Deficient: Magnesium
Inadequate intake of magnesium in your diet can lead to gum inflammation. If you have been taking care of your gums by proper brushing and flossing, the gingivitis may be caused by magnesium deficiency in your diet. Up your magnesium intake with cashew nuts, sunflower seeds, spinach, artichokes, broccoli and green beans.

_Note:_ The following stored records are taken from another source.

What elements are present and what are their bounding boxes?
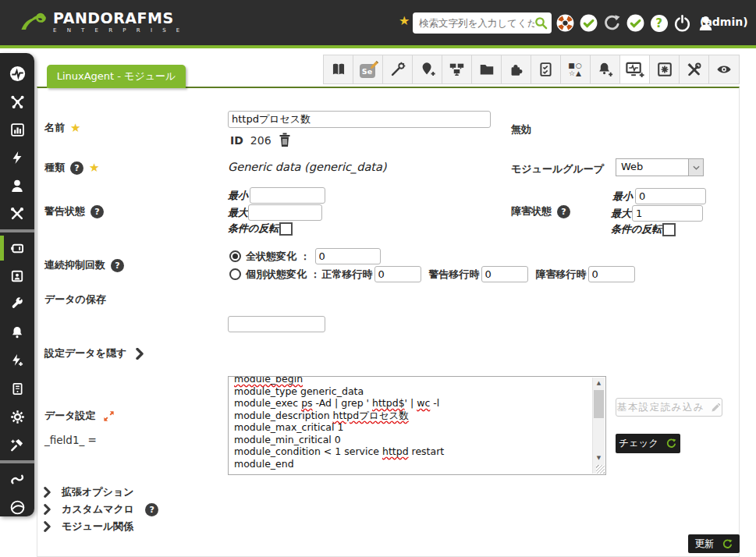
help-icon[interactable] <box>648 12 669 34</box>
data-config-textarea[interactable]: module_beginmodule_type generic_datamodu… <box>228 376 606 475</box>
ff-to-normal-input[interactable] <box>374 266 421 282</box>
toolbar-alert-add-icon[interactable] <box>591 55 620 83</box>
required-star-icon <box>89 162 99 174</box>
toolbar-wand-icon[interactable] <box>383 55 413 83</box>
toolbar-pin-add-icon[interactable] <box>413 55 442 83</box>
save-data-label: データの保存 <box>44 293 106 307</box>
type-value: Generic data (generic_data) <box>228 161 387 173</box>
load-basic-config-button[interactable]: 基本設定読み込み <box>616 398 722 417</box>
textarea-scrollbar[interactable] <box>592 378 605 474</box>
toolbar-view-eye-icon[interactable] <box>709 55 739 83</box>
critical-invert-checkbox[interactable] <box>662 223 676 236</box>
tasks-check-icon[interactable] <box>625 12 646 34</box>
sidebar-item-servers[interactable] <box>0 374 34 403</box>
search-input[interactable] <box>419 17 534 29</box>
critical-label: 障害状態 <box>511 204 552 218</box>
ff-each-row: 個別状態変化 ： 正常移行時 警告移行時 障害移行時 <box>229 266 635 282</box>
ff-all-radio[interactable] <box>229 250 241 262</box>
sidebar-item-links[interactable] <box>0 465 34 493</box>
toolbar-module-add-icon-active[interactable] <box>620 55 650 83</box>
warning-row-label: 警告状態 <box>44 204 104 218</box>
toolbar-plugin-puzzle-icon[interactable] <box>502 55 531 83</box>
toolbar-widgets-shapes-icon[interactable] <box>561 55 591 83</box>
warning-invert-checkbox[interactable] <box>279 222 293 236</box>
ff-help-icon[interactable] <box>111 259 124 272</box>
sidebar-item-users[interactable] <box>0 172 34 200</box>
type-help-icon[interactable] <box>70 161 83 175</box>
field1-label: _field1_ = <box>44 434 97 446</box>
ff-all-input[interactable] <box>315 248 381 264</box>
ff-each-radio[interactable] <box>229 268 241 280</box>
critical-min-label: 最小 <box>612 190 633 204</box>
status-check-icon[interactable] <box>578 12 599 34</box>
scrollbar-thumb[interactable] <box>594 390 604 418</box>
resize-grip[interactable] <box>596 465 605 474</box>
warning-max-input[interactable] <box>248 204 322 221</box>
ff-label: 連続抑制回数 <box>44 258 105 272</box>
search-icon[interactable] <box>534 16 548 30</box>
expand-arrows-icon[interactable] <box>102 410 115 423</box>
module-group-label: モジュールグループ <box>511 162 604 176</box>
critical-max-label: 最大 <box>611 207 631 221</box>
critical-max-input[interactable] <box>632 205 703 222</box>
sidebar-item-events-add[interactable] <box>0 346 34 374</box>
toolbar-library-book-icon[interactable] <box>324 55 353 83</box>
warning-max-row: 最大 <box>228 204 322 221</box>
section-custom-macros[interactable]: カスタムマクロ <box>44 502 158 516</box>
pencil-icon <box>711 403 721 413</box>
sidebar-item-topology[interactable] <box>0 87 34 115</box>
hide-config-toggle[interactable]: 設定データを隠す <box>44 346 144 360</box>
content-panel <box>37 87 740 557</box>
ff-to-warning-label: 警告移行時 <box>429 268 480 282</box>
disabled-label: 無効 <box>511 122 531 137</box>
update-button[interactable]: 更新 <box>688 534 740 553</box>
toolbar-checklist-icon[interactable] <box>531 55 561 83</box>
custom-macros-help-icon[interactable] <box>145 503 158 516</box>
refresh-icon[interactable] <box>602 12 623 34</box>
critical-invert-label: 条件の反転 <box>611 222 662 236</box>
toolbar-gear-square-icon[interactable] <box>650 55 680 83</box>
support-lifebuoy-icon[interactable] <box>555 12 576 34</box>
network-nodes-icon <box>9 94 26 110</box>
sidebar-item-profiles[interactable] <box>0 262 34 290</box>
brand-subtitle: E N T E R P R I S E <box>53 27 184 34</box>
toolbar-tools-icon[interactable] <box>680 55 709 83</box>
brand-green-bar <box>0 45 756 48</box>
ff-to-critical-input[interactable] <box>588 266 635 282</box>
id-label: ID <box>230 134 243 147</box>
warning-min-input[interactable] <box>250 187 325 204</box>
check-button[interactable]: チェック <box>616 434 680 453</box>
sidebar-item-configuration[interactable] <box>0 290 34 318</box>
sidebar-item-events[interactable] <box>0 144 34 172</box>
toolbar-folder-icon[interactable] <box>472 55 502 83</box>
warning-invert-label: 条件の反転 <box>228 222 279 236</box>
sidebar-item-about[interactable] <box>0 493 34 521</box>
sidebar-item-admin-tools[interactable] <box>0 431 34 459</box>
ff-to-warning-input[interactable] <box>481 266 528 282</box>
warning-help-icon[interactable] <box>91 205 104 218</box>
module-group-select[interactable]: Web <box>616 158 704 176</box>
critical-invert-row: 条件の反転 <box>611 222 676 236</box>
sidebar-item-reports[interactable] <box>0 115 34 144</box>
scroll-down-icon[interactable] <box>593 453 605 464</box>
critical-help-icon[interactable] <box>557 205 570 218</box>
logout-power-icon[interactable] <box>672 12 693 34</box>
favorite-star-icon[interactable] <box>399 15 410 27</box>
section-module-relations[interactable]: モジュール関係 <box>44 520 133 534</box>
sidebar-item-tools[interactable] <box>0 200 34 228</box>
sidebar-item-settings[interactable] <box>0 403 34 431</box>
critical-min-input[interactable] <box>635 188 706 204</box>
sidebar-item-resources-active[interactable] <box>0 234 34 262</box>
module-name-input[interactable] <box>228 111 491 128</box>
section-advanced-options[interactable]: 拡張オプション <box>44 485 134 499</box>
toolbar-setup-editor-icon[interactable] <box>353 55 383 83</box>
toolbar-network-screens-icon[interactable] <box>442 55 472 83</box>
scroll-up-icon[interactable] <box>593 378 605 389</box>
sidebar-item-monitoring[interactable] <box>0 59 34 87</box>
delete-trash-icon[interactable] <box>279 133 291 147</box>
sidebar-separator <box>0 460 34 463</box>
page-tab[interactable]: LinuxAgent - モジュール <box>47 65 186 88</box>
extra-input[interactable] <box>228 316 325 332</box>
sidebar-item-alerts[interactable] <box>0 318 34 346</box>
swoosh-circle-icon <box>9 499 26 516</box>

Loose teeth, premature tooth loss, bleeding gums

Deficient: Calcium
Calcium is required for building strong bones as well as healthy teeth. To increase your calcium intake, consume more calcium-rich foods such as milk, yogurt, cheese, sardines and tofu.
 
 
 

Sore tongue that may have fissures, cracks and sores at mouth edges

Deficient: Vitamin B
Since deficiency in vitamins B2 (riboflavin), B3 (niacin), B6 and B12 produce the similar symptoms of cracked and sore tongue and at the mouth edges, it is difficult to figure out if you are deficient in just one or more than one of these vitamins. Hence, it will be helpful to take multi-vitamin B supplements. Also, do include vitamin B-rich sources such as chicken meat, eggs, shellfish and milk in your diet.
 
 
 

Bleeding gums, yeast infections, lowered immune response, impaired taste

Deficient: Vitamin C or A
Deficiency in vitamin C can cause the gums to bleed and the body's immune system to weaken, leading to infections such as yeast infection of the mouth and common cold. Eat more spinach, broccoli, red peppers, papaya, mango, kiwi, kale and other green leafy vegetables.
 
 
 

Loss of taste, dry mouth, loss of sensation in tongue, gum disease

Deficient: Zinc
These are side-effects commonly associated with prolonged years of heavy smoking. However, if you are a non-smoker and you experience these symptoms, you may have a dietary deficiency of the mineral zinc. Eat more spinach, green peas, lean beef, Swiss cheese.